EXERCISE PROMPT: In the listing below, find the line containing "Aujourd'hui" and the line containing "autenticidade e pelo". Repeat exactly those two lines and every line between them.

DATA TO PROCESS:
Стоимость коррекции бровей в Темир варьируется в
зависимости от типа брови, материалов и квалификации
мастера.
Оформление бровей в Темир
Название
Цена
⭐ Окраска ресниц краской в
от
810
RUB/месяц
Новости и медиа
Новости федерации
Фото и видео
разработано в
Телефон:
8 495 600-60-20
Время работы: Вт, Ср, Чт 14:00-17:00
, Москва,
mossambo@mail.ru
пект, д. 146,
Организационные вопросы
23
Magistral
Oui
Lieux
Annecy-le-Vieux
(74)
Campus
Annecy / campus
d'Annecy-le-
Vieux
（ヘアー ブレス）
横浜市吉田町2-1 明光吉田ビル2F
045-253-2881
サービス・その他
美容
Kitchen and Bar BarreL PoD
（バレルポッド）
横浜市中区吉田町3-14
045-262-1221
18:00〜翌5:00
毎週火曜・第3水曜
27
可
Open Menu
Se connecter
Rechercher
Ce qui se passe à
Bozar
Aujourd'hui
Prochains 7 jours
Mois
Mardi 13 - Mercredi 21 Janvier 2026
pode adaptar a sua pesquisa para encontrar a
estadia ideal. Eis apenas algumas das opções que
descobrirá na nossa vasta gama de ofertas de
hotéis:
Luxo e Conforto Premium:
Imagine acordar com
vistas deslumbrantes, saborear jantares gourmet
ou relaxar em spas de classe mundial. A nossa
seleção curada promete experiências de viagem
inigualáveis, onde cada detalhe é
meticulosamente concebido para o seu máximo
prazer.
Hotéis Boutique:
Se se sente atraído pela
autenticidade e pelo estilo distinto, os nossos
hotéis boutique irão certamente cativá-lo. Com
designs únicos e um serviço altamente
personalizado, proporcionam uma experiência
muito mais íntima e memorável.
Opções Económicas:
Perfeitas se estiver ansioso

* * *

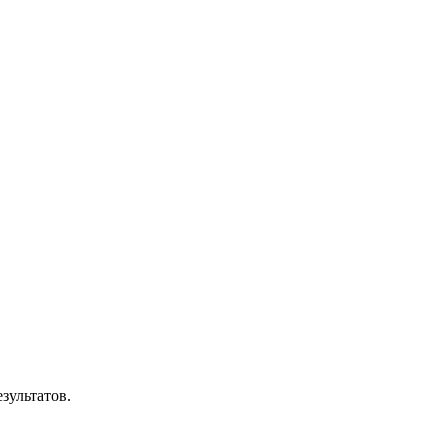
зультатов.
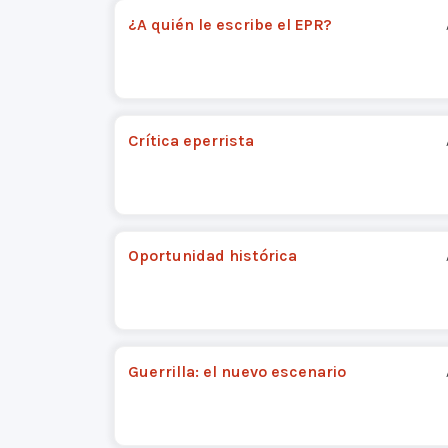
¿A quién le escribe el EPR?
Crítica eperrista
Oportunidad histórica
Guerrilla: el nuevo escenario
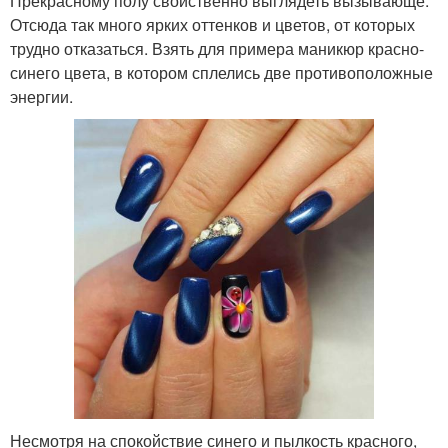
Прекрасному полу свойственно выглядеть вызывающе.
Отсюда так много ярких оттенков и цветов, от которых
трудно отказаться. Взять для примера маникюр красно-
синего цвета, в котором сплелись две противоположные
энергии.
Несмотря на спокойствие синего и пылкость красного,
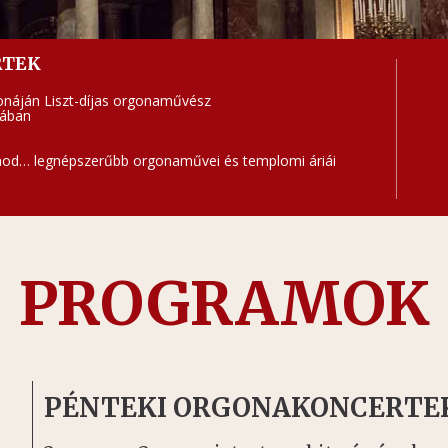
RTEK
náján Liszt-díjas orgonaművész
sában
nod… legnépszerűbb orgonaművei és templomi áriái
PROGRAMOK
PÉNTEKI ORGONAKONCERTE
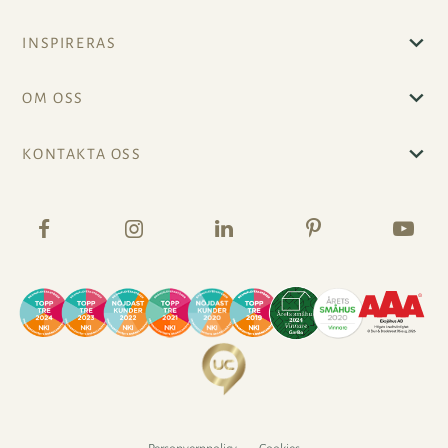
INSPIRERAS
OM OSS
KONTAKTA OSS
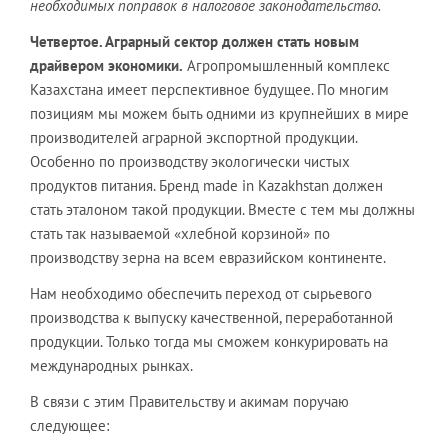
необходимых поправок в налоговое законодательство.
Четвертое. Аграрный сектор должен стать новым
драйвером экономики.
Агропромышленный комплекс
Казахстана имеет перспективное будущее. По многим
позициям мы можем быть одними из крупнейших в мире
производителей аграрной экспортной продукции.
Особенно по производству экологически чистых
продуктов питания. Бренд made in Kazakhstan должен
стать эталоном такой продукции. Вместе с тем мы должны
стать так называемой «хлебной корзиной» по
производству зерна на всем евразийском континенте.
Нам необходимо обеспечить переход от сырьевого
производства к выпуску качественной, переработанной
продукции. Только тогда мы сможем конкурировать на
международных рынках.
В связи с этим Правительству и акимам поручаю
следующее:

--

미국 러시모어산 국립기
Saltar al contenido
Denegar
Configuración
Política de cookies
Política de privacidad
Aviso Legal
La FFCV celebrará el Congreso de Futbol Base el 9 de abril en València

WORKED SOLUTION:
Aujourd'hui
Prochains 7 jours
Mois
Mardi 13 - Mercredi 21 Janvier 2026
pode adaptar a sua pesquisa para encontrar a
estadia ideal. Eis apenas algumas das opções que
descobrirá na nossa vasta gama de ofertas de
hotéis:
Luxo e Conforto Premium:
Imagine acordar com
vistas deslumbrantes, saborear jantares gourmet
ou relaxar em spas de classe mundial. A nossa
seleção curada promete experiências de viagem
inigualáveis, onde cada detalhe é
meticulosamente concebido para o seu máximo
prazer.
Hotéis Boutique:
Se se sente atraído pela
autenticidade e pelo estilo distinto, os nossos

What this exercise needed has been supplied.